На заднем плане несуразной картины гордо возвышалась обнаженная фигура Крамберга, широко расставившего мускулистые ноги, повернувшегося к выходу спиной (ну и, соответственно, тем местом, что чуть пониже) и упершегося в стену пещеры не только руками, но и широким лбом. Сейчас Вильсет явно жалел, что, находясь в хмельном заточении, не удержался, пожадничал и опустошил большую часть бочонка, предпочтя внутреннее применение дорогого напитка и снадобья наружному. Его утомленный вином организм едва справлялся с задачей по избавлению себя самого от избытка жидкости. Судя по лужице, растекшейся по доброй половине пещеры, и по непрерывному, задорному звону, процесс опустошения мочевого пузыря разведчика проходил на пределе физических возможностей и намного быстрее, чем влага успевала просачиваться между камней. Попутно с явно уже притомившим его делом парень непрерывно жестикулировал, отчего то и дело падал на колени, но тут же снова вскакивал и, прежде чем опереться на стену руками, утыкался в камни лбом. При всем при этом плясуна мотало из стороны в сторону с интенсивностью хорошенько раскачанного маятника, и его выкрутасы возле мокрой стены очень напоминали бесхитростный танец вошедшего в боевой раж дикаря у костра. Отличий было всего два: воины диких племен все-таки носили набедренные повязки, и они поклонялись огню, а не луже зловонной жидкости, которую и водой-то назвать нельзя, не то чтобы гордо величать ее «водной стихией».

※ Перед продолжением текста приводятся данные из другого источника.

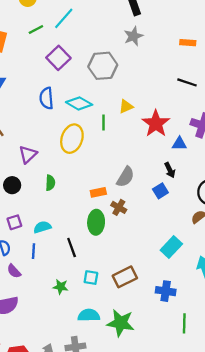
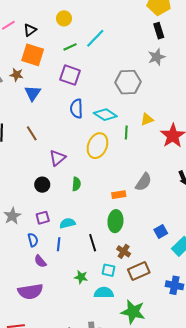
purple square: (58, 58) -> (70, 75), moved, turned -30
blue square: (160, 191) -> (161, 231), moved
brown cross: (119, 207) -> (124, 251), moved
cyan semicircle: (89, 315) -> (104, 293), moved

Упорно борющийся с могучей силой земного притяжения и собственным мочевым пузырем Крамберг отплясывал не один. Его страстный, зажигательный танец решилась поддержать и Ринва, причем отсутствие музыки и неподходящее место для демонстрации чудес пластики красавицу вовсе не смущало. Распрощавшись с одеждами, насквозь пропитавшимися вином и поэтому непригодными для носки, полностью обнаженная, как и ее напарник, разведчица не выделывала ногами замысловатые кренделя, но зато со скоростью и гибкостью, достойными восхищения, изгибала свое стройное тело и при этом активно чесалась, раздирая острыми коготочками свою нежную кожицу в кровь. Пакли липких, густых волос, не ниспадали на плечи и аппетитную грудь девушки, а стояли на голове торчком и вздыбились в разные стороны. Это делало разведчицу похожей на молодую орчиху, только что вступившую в фазу половой зрелости и исполнявшую ритуальный танец, чтобы дать о том знать своим соплеменникам. Она интенсивно почесывала себя во всех возможных местах, до которых только могли добраться ее изящные пальчики; ну а там, где кожа уже была разодрана в кровь, страстно оглаживалась.